Le Sorcier rendait rarement visite à sa prisonnière, et quand il le faisait, il minimisait au maximum les contacts : ne lui parlant pas, ne la touchant pas. Comme si elle avait la peste ! Depuis le moment où il l'avait amenée ici, il ne s'était plus jamais approché d'elle.
Elle avait encore le souvenir de sa main fraiche et douce sur son front… Et ses yeux… Ces yeux ! Qui ne la quittaient pas d'une semelle. Comme s'il avait conscience de sa dangerosité et voulait la tenir à distance par son regard. Mais ses yeux ! Ces yeux l'attiraient comme des aimants. Il y avait quelque chose en eux qui l'intriguait, la fascinait. Elle en fut presque dégoûtée d'elle-même…
Un vieillard ! Fallait-il qu'elle soit folle ou désespérée pour que de telles pensées lui viennent !
Mais elle ne pouvait en rester là.

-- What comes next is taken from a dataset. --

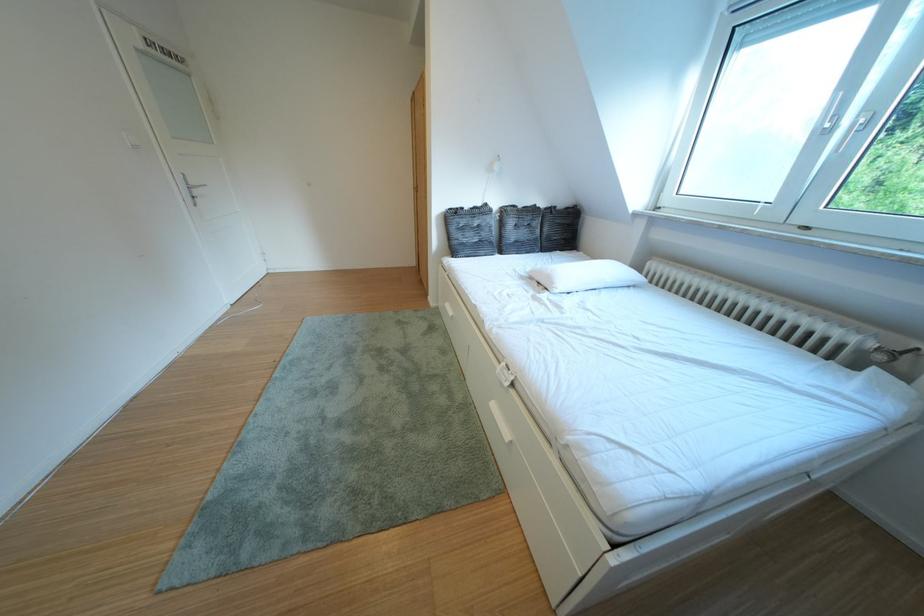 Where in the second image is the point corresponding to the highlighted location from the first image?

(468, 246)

D'une manière ou d'une autre, il fallait qu'elle brise la glace avec son geôlier. Qu'elle sache au moins qu'elle sort il lui réservait.

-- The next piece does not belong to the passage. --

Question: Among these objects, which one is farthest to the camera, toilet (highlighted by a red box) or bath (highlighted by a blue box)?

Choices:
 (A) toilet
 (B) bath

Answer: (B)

Un soir, il vint déposer sa nourriture près du feu, qu'elle était parvenue à allumer seule cette fois. Profitant d'un moment d'inattention, Morgane s'était glissée entre lui et la sortie. Campée sur ses deux jambes, elle le défia du regard.
– Me direz-vous enfin ce que vous attendez de moi ? demanda-t-elle avec aplomb.
Emrys la considéra un instant, avec une lueur de tristesse dans le regard.
– Rien de mal.
Il dit cela sans la moindre once d'émotion. Ce qui déstabilisa la sorcière.
– Avez-vous considéré ma proposition ?
Elle faisait allusion à leur premier affrontement, lorsqu'elle lui avait affirmé vouloir rétablir la Magie. Non pas qu'elle croyait sérieusement qu'Emrys allait se joindre à sa cause. C'était juste pour meubler ce silence entre eux, qu'elle n'arrivait plus à supporter.
– Je sais le but que vous poursuivez, dit-il. Mais je n'en approuve ni les fins, ni les moyens.
– Pourquoi ?
– En dehors du fait que vous voulez régner en despote et imposer votre vision au reste du monde…
– Quel monarque ne règne pas selon ses propres règles ?...
– Ce n'est pas là votre place !
– Parce que je suis une femme ?
– Parce que vous êtes amère et aveuglée par la haine. Sans quoi vous vous seriez déjà rendue compte de l'absurdité de cette rébellion.
– Parce que vous trouvez qu'il n'y a pas de raison de se rebeller ? Que tout va bien dans le meilleur des mondes ?...
– Il y a d'autres moyens de changer cela. Et ce ne sont certainement pas les vôtres.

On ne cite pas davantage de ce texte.